« Un véritable chaos » : Barcelone interdit les vélos électriques en libre-service
Barcelone ne renouvellera pas les licences des sociétés qui exploitent les vélos électriques en libre-service, et sept marques, dont Lime et Voi, perdront leur licence fin 2026. À partir du 1er janvier 2027, ces vélos ne circuleront plus dans la capitale catalane.
Barcelone ne proposera plus de vélos électriques en libre-service privés. Le maire de la ville catalane a annoncé que sept opérateurs, dont Lime et Voi, perdraient leur licence à la fin de 2026.

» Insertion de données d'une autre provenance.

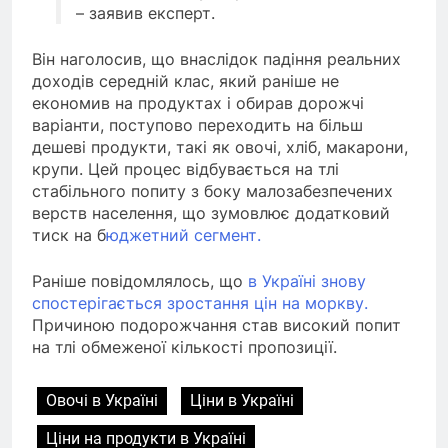
– заявив експерт.
Він наголосив, що внаслідок падіння реальних
доходів середній клас, який раніше не
економив на продуктах і обирав дорожчі
варіанти, поступово переходить на більш
дешеві продукти, такі як овочі, хліб, макарони,
крупи. Цей процес відбувається на тлі
стабільного попиту з боку малозабезпечених
верств населення, що зумовлює додатковий
тиск на б
юджетний сегмент.
Раніше повідомлялось, що
в Україні знову
спостерігається зростання цін на моркву.
Причиною подорожчання став високий попит
на тлі обмеженої кількості пропозиції.
Овочі в Україні
Ціни в Україні
Ціни на продукти в Україні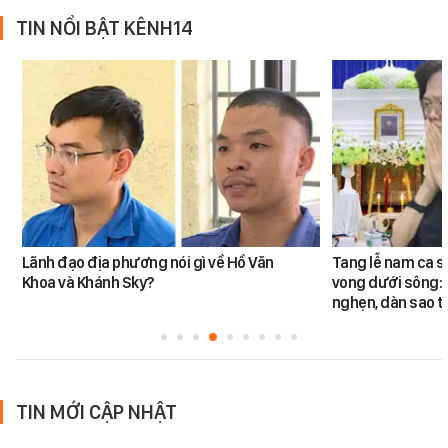
TIN NỔI BẬT KÊNH14
Lãnh đạo địa phương nói gì về Hồ Văn
Tang lễ nam ca s
Khoa và Khánh Sky?
vong dưới sông: 
nghẹn, dàn sao t
TIN MỚI CẬP NHẬT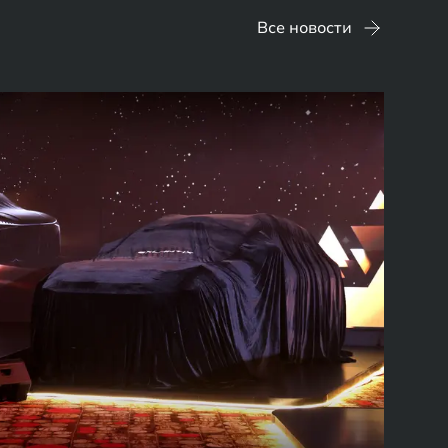
Все новости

Jaume Collboni a fait cette annonce jeudi matin sur Catalunya Ràdio, précisant que la ville ne renouvellera pas les licences des entreprises exploitant ces services. Les sept marques concernées sont Lime, Bird, Voi, Bolt, Cooltra, RideMovi et Smart Cycles. Leurs licences expireront le 31 décembre 2026, signifiant qu’à compter du 1er janvier 2027, ces vélos ne circuleront plus à Barcelone.
Ces opérateurs possèdent au total 3 478 vélos dans la ville. Le maire justifie sa décision en qualifiant ce type de service de « véritable chaos ». Il a déclaré : « La ville doit impérativement protéger l’espace public ». Selon lui, malgré plusieurs réunions avec les entreprises, les nuisances persistent.
Pour étayer ses déclarations, la mairie a fourni des chiffres. Depuis janvier de l’année dernière, le conseil municipal a infligé 5 413 amendes aux sept sociétés. Cela représente en moyenne une amende et demie par vélo en service.
De plus, la fourrière a dû retirer 2 099 vélos mal garés depuis le début de 2025, et 4 443 plaintes pour stationnement gênant ont été reçues de la part des habitants. La plupart de ces plaintes proviennent des quartiers les plus touristiques : Ciutat Vella, Eixample et Sant Martí.
À la fin de 2024, lors de l’attribution de nouvelles licences, le conseil municipal avait, pourtant, demandé aux entreprises de mieux gérer le stationnement. Bien que les opérateurs aient accepté cette exigence, cet accord n’a apparemment jamais été respecté.
Un autre argument avancé par la mairie concerne le profil des utilisateurs : ces vélos sont principalement utilisés par des touristes. Selon le conseil municipal, seulement 10 % des utilisateurs résident réellement à Barcelone. Cela représente un des principaux reproches faits à ces flottes privées, qui auraient également nui aux loueurs de vélos traditionnels dans les zones touristiques.
Pour compenser la fin de ces services, Collboni a annoncé que la mairie renforcerait sa flotte Bicing, son propre service de vélos en libre-service lancé en 2007. La différence majeure avec Lime et autres est que Bicing fonctionne sur un modèle d’abonnement et est réservé aux résidents de Catalogne.
Cette décision suscite des critiques. Henk Swarttouw, président de la Fédération européenne des cyclistes, a exprimé sa « très déception » dans un message sur LinkedIn, diffusé par Road.cc. Selon lui, la suppression de ces flottes est contraire aux tendances observées ailleurs en Europe, où le vélo partagé devient de plus en plus intégré dans les réseaux de mobilité, et cela alors que Barcelone accueillera le départ du Tour de France cet été.
En définitive, Barcelone se sépare d’un parc privé jugé ingérable en faveur d’un système public qu’elle estime plus maîtrisable.